Although this proposed framework has yet to be approved by the clubs themselves, the EFL board has made it clear that its draft plan is “essential” to preserving the “integrity” of the competition.
Last week, the League Two clubs decided to end the season with immediate effect and their League One counterparts should decide next week whether to continue. Meanwhile, all the clubs in the championship, with the exception of Hull City, are keen to restart the list of second-level games, with the majority resuming training on Monday for a tentative resumption around June 20.
In a series of recommendations released Thursday, the EFL said that 51% of Ligue 1 or Championship clubs should accept any interruption in their campaigns.
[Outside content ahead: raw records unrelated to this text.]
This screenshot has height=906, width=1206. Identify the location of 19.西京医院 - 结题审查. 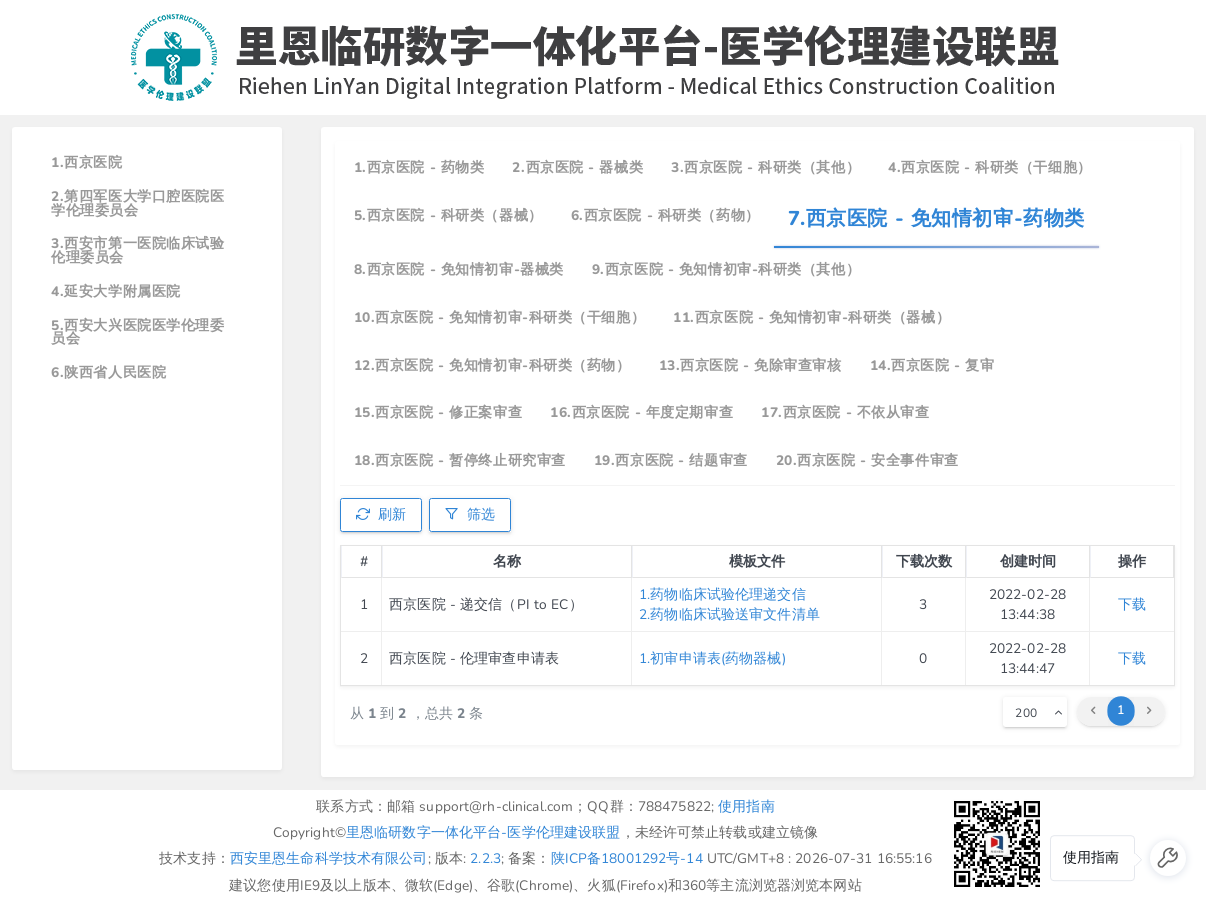 (671, 460).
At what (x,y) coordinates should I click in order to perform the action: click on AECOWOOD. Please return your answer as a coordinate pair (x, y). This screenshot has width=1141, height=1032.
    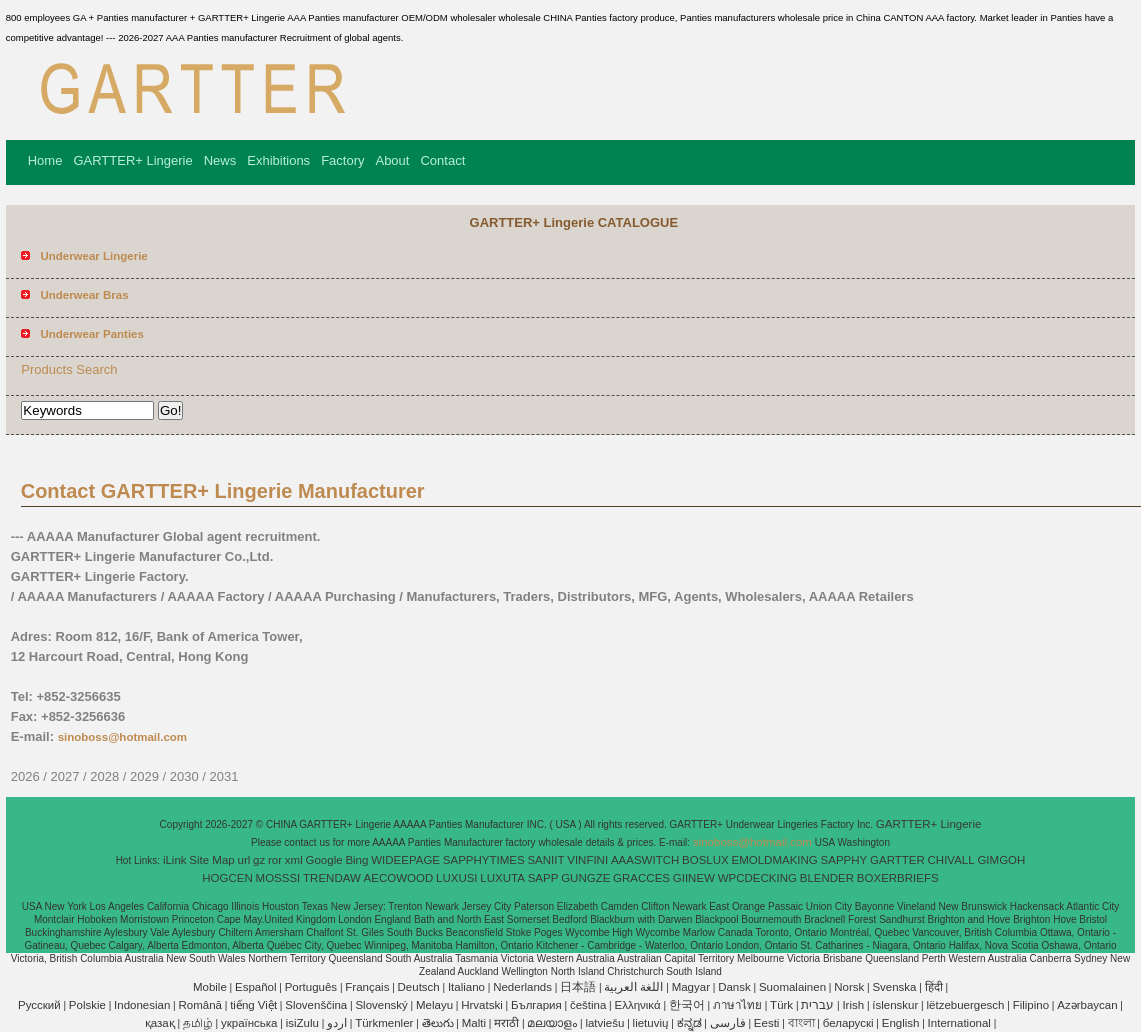     Looking at the image, I should click on (399, 878).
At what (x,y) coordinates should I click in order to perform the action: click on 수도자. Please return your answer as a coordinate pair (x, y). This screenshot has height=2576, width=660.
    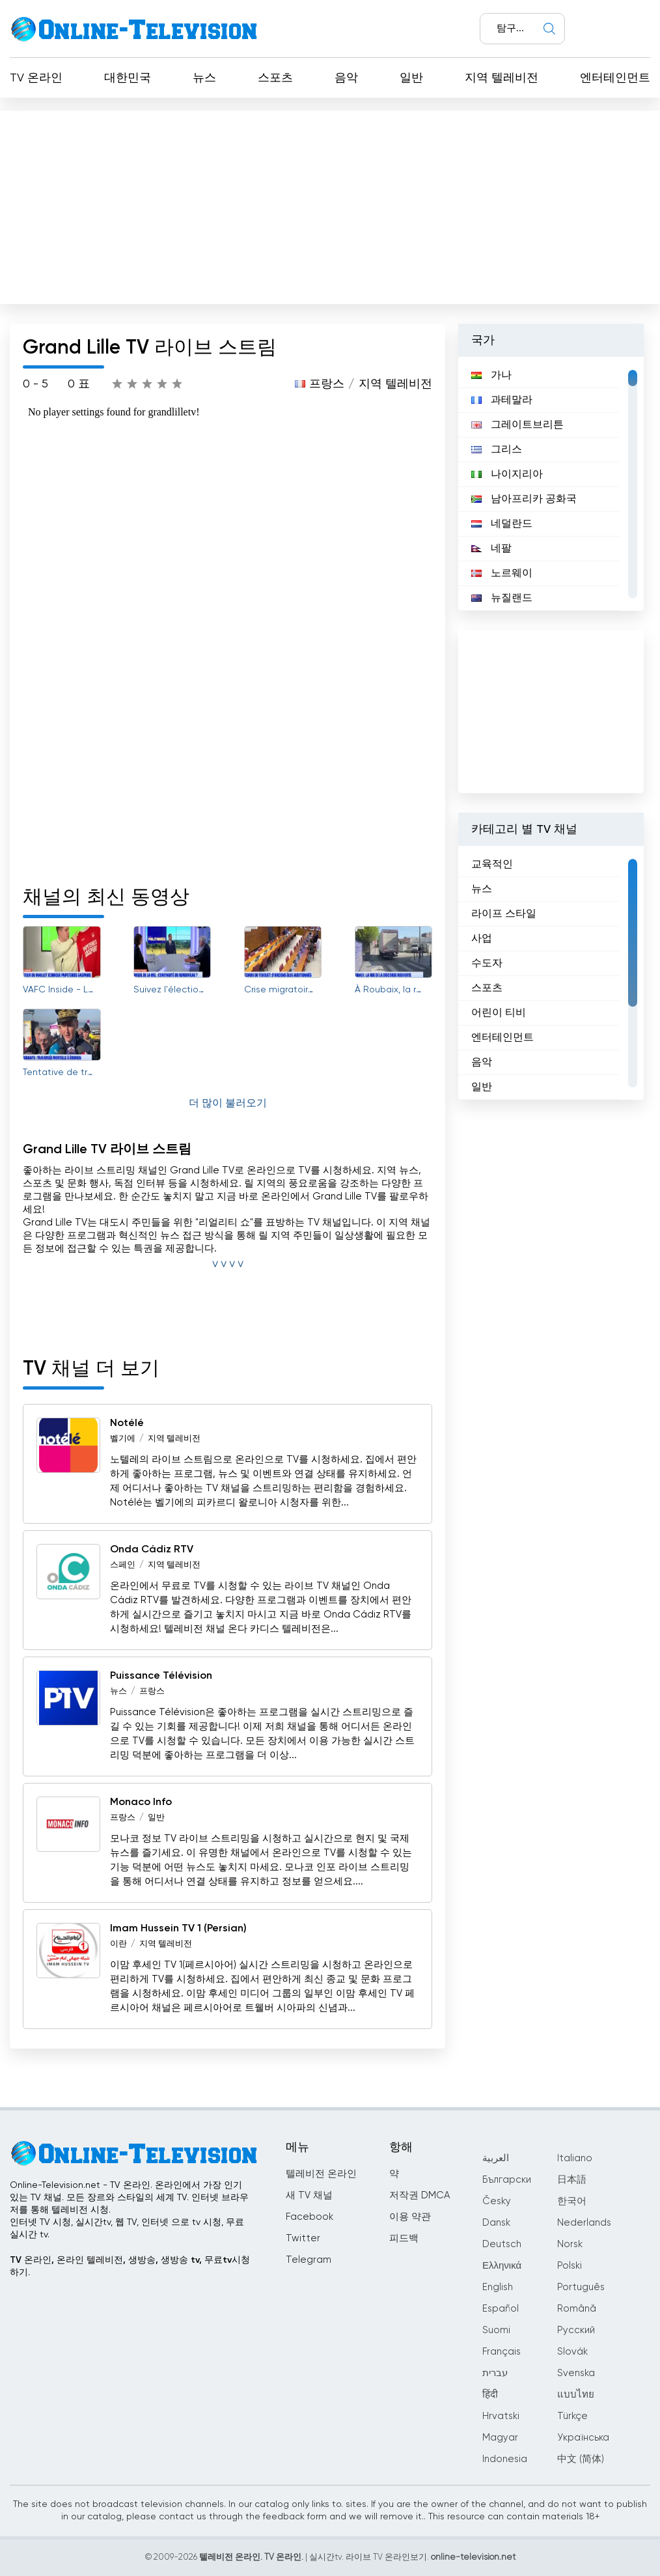     Looking at the image, I should click on (486, 964).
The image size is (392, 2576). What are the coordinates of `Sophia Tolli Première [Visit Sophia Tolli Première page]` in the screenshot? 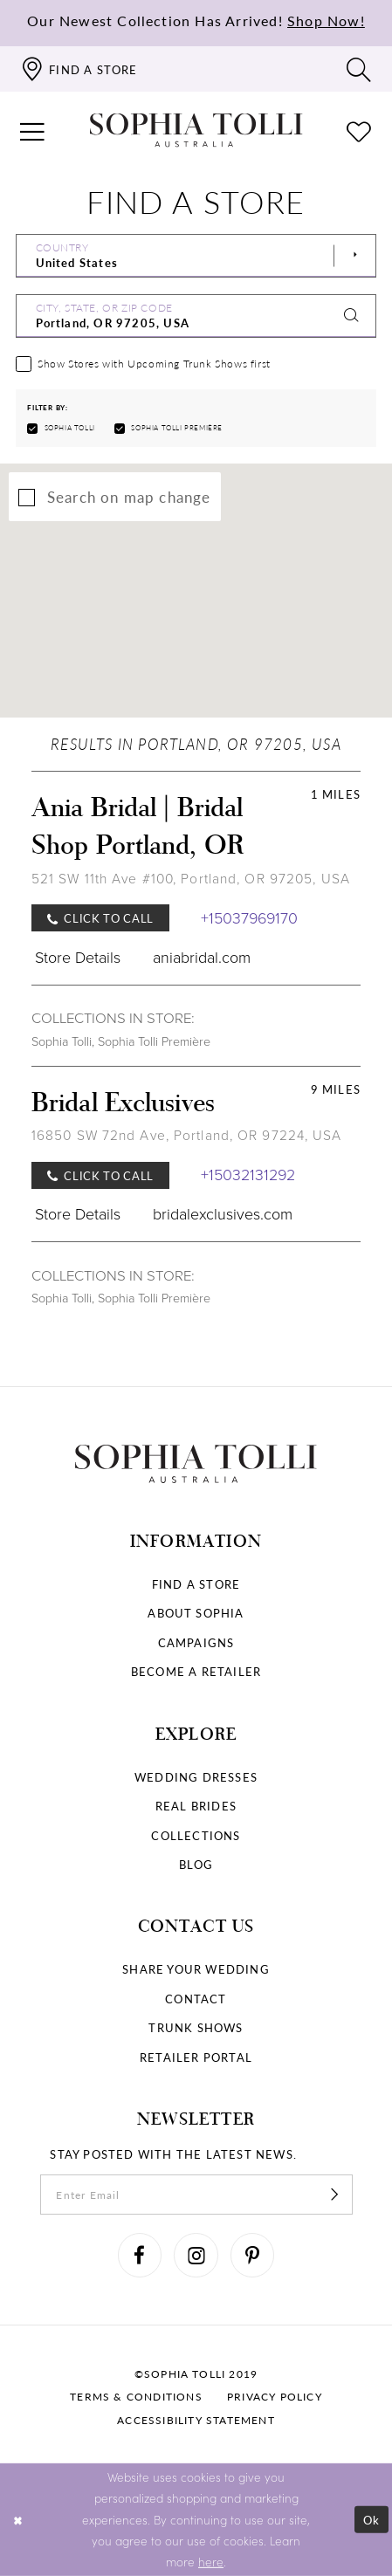 It's located at (154, 1042).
The final table would then be decided by a point system per unweighted match and play-off matches, involving a maximum of four teams, should always take place.
The EFL plan calls into question the stated preference of League Two clubs for Stevenage to be spared relegation to the National League, but confirms that Swindon, Crewe and Plymouth appear ready for automatic promotion to League One.
“There is a strong desire to remain as faithful to the regulations as possible and to ensure consistency in the approach taken across all divisions,” said EFL President Rick Parry.
One hurdle to continuing the League One season was the cost of twice-weekly coronavirus testing, which is mandatory under EFL’s return to play protocols, and Sunderland asked the Professional Footballers’ Association for the ” help bear the cost of £ 150 per test.
Championship clubs undergo initial compulsory testing on their training grounds, but can save around £ 1,300 per week by asking players to do swab tests at home or to recruit staff ‘back room to perform before training sessions. In both cases, samples would be collected by couriers. Middlesbrough is one of eight clubs to adopt the self-test system, but two-thirds of the division has chosen to pay a premium for independent testers.